Software development discussion site Stack Overflow has started offering quarterly snapshots of its question-and-answer database through Google’s BigQuery.
Stack Exchange, parent company for Stack Overflow and its sister sites, has previously made its data available to researchers throught its online data explorer. But now researchers with a Google Cloud Platform account can plug directly into the data set using Google’s data exploration tools, which have fewer limitations than Stack Overflow’s.
If you have a Google Cloud account, you can log in and begin exploring the data directly from a SQL-style web interface. Results from queries can be exported to CSV or JSON, saved to other tables in Google BigQuery, or exported to Google Sheets.

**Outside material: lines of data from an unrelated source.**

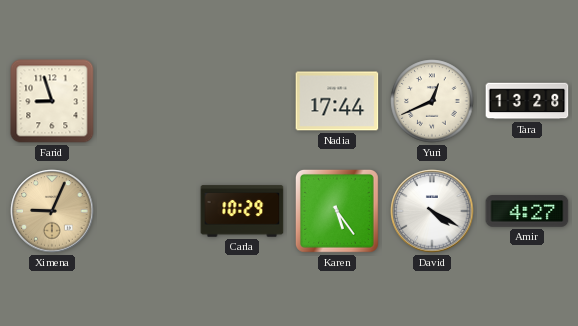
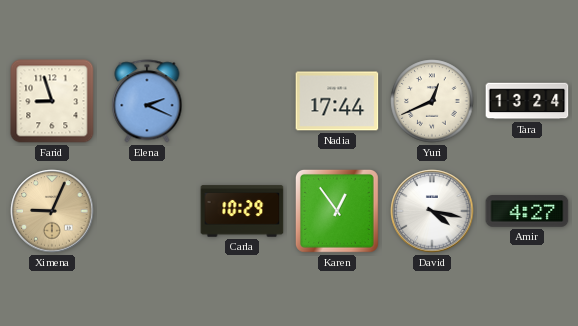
Elena: none -> 2:19
Tara: 13:28 -> 13:24
Karen: 5:24 -> 12:54
David: 4:20 -> 4:17
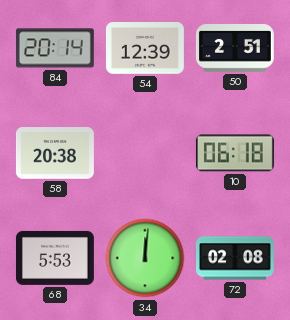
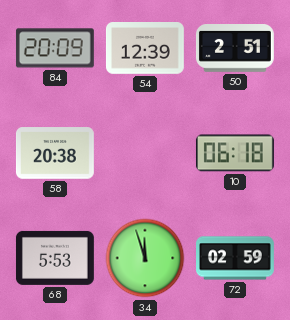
84: 20:14 -> 20:09
34: 12:01 -> 11:57
72: 02:08 -> 02:59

BigQuery also comes with a REST API, so it can be used with third-party visualization tools or software stacks.
Stack Overflow’s question-and-answer format is popular with developers seeking quick solutions to common problems. Though it has a reputation for being insular and unwelcoming, it’s widely trafficked, and many of its highest-voted answers are widely circulated as great explainers. For example, a popular question about why processing a sorted array is faster than working with an unsorted one not only gives a detailed technical answer, but also serves as great explainer for the concept of branch prediction failure.
One possible application for Stack Overflow’s data, with or without BigQuery’s tool set, is sentiment analysis of topics and discussions taking place on Stack Overflow–in other words, getting broad hints about developers’ feelings about a technology.

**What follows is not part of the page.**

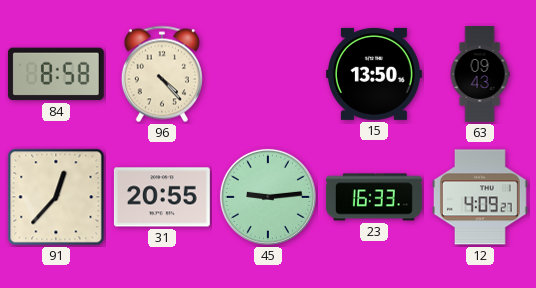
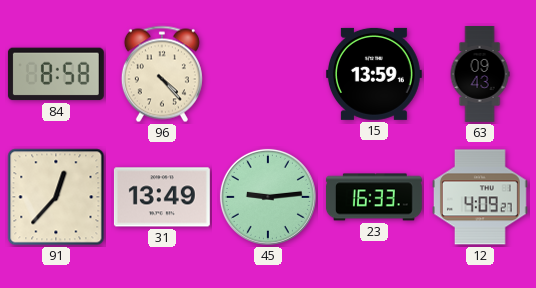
15: 13:50 -> 13:59
31: 20:55 -> 13:49
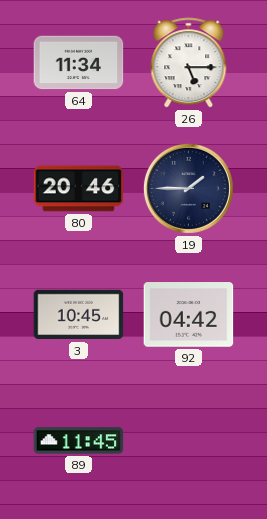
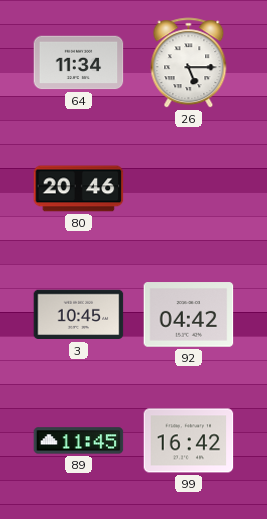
19: 1:45 -> none
99: none -> 16:42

If discussions about a language are paired with discussions about an IDE for that language, those threads could be parsed for details about what people are (or aren’t) doing most often with that pairing. Thus, you could figure out what developers might need but aren’t yet asking for.

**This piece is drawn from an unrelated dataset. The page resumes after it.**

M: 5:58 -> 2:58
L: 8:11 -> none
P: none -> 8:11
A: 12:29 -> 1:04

Stack Overflow’s yearly surveys of its developers provide a similar snapshot of its audience’s mindsets: what languages are popular or how developers classify themselves. But such surveys are self-conscious and self-reporting, and they’re limited to the categories devised for them. Discussions on the site could provide more open-ended, direct, and detailed data about what developers like, hate, look for, and struggle with.
Note that this data set comes from Stack Overflow, and not from any of the other IT-related Stack Exchange sites, such as Server Fault (for IT admins) or Super User (for “computer enthusiasts and power users”). If these data sets go online through Google BigQuery as well, they could open up possibilities for even larger and more sophisticated analyses across multiple IT disciplines.